WORK REQUEST – Any picture among the records should be left out, please; retype the rest exactly.

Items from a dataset
>>>
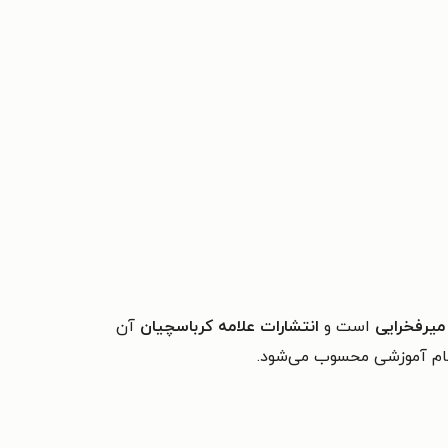
یرفخرایی
است و
انتشارات علامه کرباسچیان
آن
نظام آموزشی محسوب می‌شود.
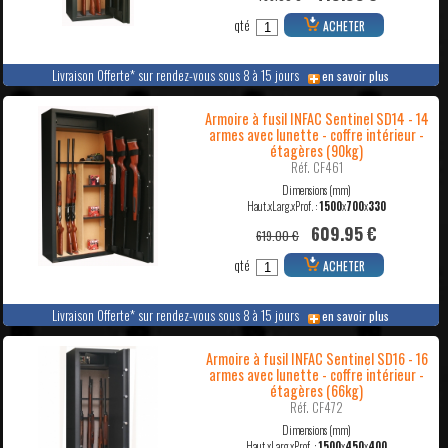
qté
ACHETER
Livraison Offerte* sur rendez-vous sous 8 à 15 jours
en savoir plus
Armoire à fusil INFAC Sentinel SD14 - 14
armes avec lunette - coffre intérieur -
étagères (90kg)
Réf. CF461
Dimensions (mm)
Haut.xLarg.xProf. :
1500
x
700
x
330
609.95 €
619.00 €
qté
ACHETER
Livraison Offerte* sur rendez-vous sous 8 à 15 jours
en savoir plus
Armoire à fusil INFAC Sentinel SD16 - 16
armes avec lunette - coffre intérieur -
étagères (66kg)
Réf. CF472
Dimensions (mm)
Haut.xLarg.xProf. :
1500
x
450
x
400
<<<
EXERCISE ANSWER –
یرفخرایی
است و
انتشارات علامه کرباسچیان
آن
نظام آموزشی محسوب می‌شود.
qté
ACHETER
Livraison Offerte* sur rendez-vous sous 8 à 15 jours
en savoir plus
Armoire à fusil INFAC Sentinel SD14 - 14
armes avec lunette - coffre intérieur -
étagères (90kg)
Réf. CF461
Dimensions (mm)
Haut.xLarg.xProf. :
1500
x
700
x
330
609.95 €
619.00 €
qté
ACHETER
Livraison Offerte* sur rendez-vous sous 8 à 15 jours
en savoir plus
Armoire à fusil INFAC Sentinel SD16 - 16
armes avec lunette - coffre intérieur -
étagères (66kg)
Réf. CF472
Dimensions (mm)
Haut.xLarg.xProf. :
1500
x
450
x
400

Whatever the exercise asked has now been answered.